Cinfães, Alba e Trofense personificam esse espírito por estes dias. Primeiro têm de lidar com um nível de atenção a que nunca foram habituados, depois têm de gerir as expetativas, o nervoso miudinho e os sonhos de quem nunca marcou um golo ao Benfica, ao Sporting ou ao FC Porto. Inspiram-se no passado e recordam histórias de quem traçou a perna aos grandes.

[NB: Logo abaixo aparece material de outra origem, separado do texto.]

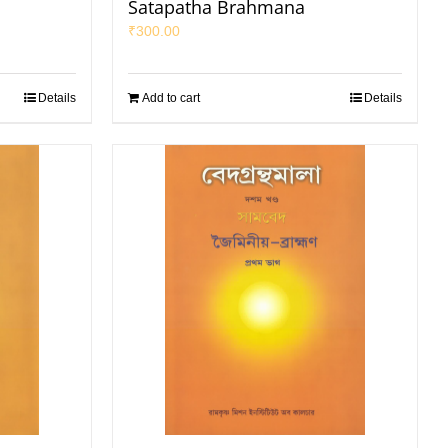
Satapatha Brahmana
₹
300.00
Details
Add to cart
Details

Vamos então entrar no mesmo espírito e recordar três histórias recentes, três jogos em que os três grandes foram eliminadas por três equipas diferentes. Três heróis improváveis que ousaram desafiar os deuses do futebol, inscrevendo o seu nome no livro de ouro da Taça de Portugal, a prova rainha do futebol português.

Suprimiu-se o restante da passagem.